Before Cynthia took this role, Act-On didn’t have a formal customer advocacy or customer marketing program. When someone from corporate needed someone to do a case study, someone in marketing would say, “Let me dig up somebody,” and they would look in their CRM to find the right customer for that case study. If sales needed someone, they would send a request via email to all of sales asking if somebody had anyone they could use. “It was really a shooting-by-the-hip type of program or a non-existent program.”

The marketing team tried to track activity in an Excel spreadsheet, and sometimes would log it in Salesforce, but often activities weren’t captured. Since it’s a manual process, “a lot of stuff slipped through the cracks.” Not having a dedicated resource was a big issue as well. “You don’t have the attention given to really grow your advocacy base and create that loyalty and community that lends itself toward the retention you look for. As you know, it costs more to onboard a new customer than it does to keep your loyal happy customers who are actually going to help promote your brand and continue to renew with you and upsell and bring on their peers.”
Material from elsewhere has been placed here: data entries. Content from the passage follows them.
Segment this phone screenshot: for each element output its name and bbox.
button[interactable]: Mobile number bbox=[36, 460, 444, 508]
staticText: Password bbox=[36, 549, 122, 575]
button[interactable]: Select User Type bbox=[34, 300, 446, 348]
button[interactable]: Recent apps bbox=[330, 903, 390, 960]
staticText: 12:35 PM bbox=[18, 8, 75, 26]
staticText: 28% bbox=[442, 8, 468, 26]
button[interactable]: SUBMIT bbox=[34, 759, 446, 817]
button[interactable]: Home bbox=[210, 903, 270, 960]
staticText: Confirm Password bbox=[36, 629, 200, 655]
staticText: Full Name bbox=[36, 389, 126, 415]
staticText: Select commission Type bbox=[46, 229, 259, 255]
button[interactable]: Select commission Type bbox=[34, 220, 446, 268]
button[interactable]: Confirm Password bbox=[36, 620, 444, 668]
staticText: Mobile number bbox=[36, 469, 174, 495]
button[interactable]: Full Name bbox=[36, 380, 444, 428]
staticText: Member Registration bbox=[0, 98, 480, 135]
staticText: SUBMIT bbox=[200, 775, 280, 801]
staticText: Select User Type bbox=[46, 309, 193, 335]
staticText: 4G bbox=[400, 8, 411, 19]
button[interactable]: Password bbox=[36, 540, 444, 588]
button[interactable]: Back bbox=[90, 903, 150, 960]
Langston says she finds reference management most rewarding when she is able to align the right customer with a prospect—and then hear the stories of how they see value with the platform, or where they were before they came to Act-On and what problems Act-On has solved for them. And, having the deal close, of course! The hardest part is that in the reference manager role, sometimes a reference request simply can’t be matched because it is too niche of a use case. “That is disappointing when it happens,” she admits.

Fun Facts About Cynthia

  1. Cynthia’s very active. Her interests range from mountain biking to snowboarding. She and her wife (“both very active”) are marathon runners and Spartan Tri-Fecta athletes.
  2. Stranded-on-a-deserted-island essentials: The one record she’d take would be Foo Fighters Greatest Hits, and the one customer reference metric (that she uses to measure the success of her program) would be Revenue Influenced.

Why Now Is the Golden Age of Voice of the Customer

If you’ve been paying attention to trends and changes happening, the Voice of Customer is being incorporated into corporate strategies with urgency these days. As a Reference Elite member, we wanted to get Cynthia’s take on the peer-to-peer selling movement. “I’ve been hearing the buzz term for years—VOC, customer advocacy, even having customer marketing programs or functions within the organization, but those all seemed like buzz terms to me without a lot of resources devoted to it,” says Langston. “It’s coming around and getting resources because it’s getting attention. Langston feels confident that they now have the right influencers at the right level—people with the strategic background and vision who have already built programs for other companies.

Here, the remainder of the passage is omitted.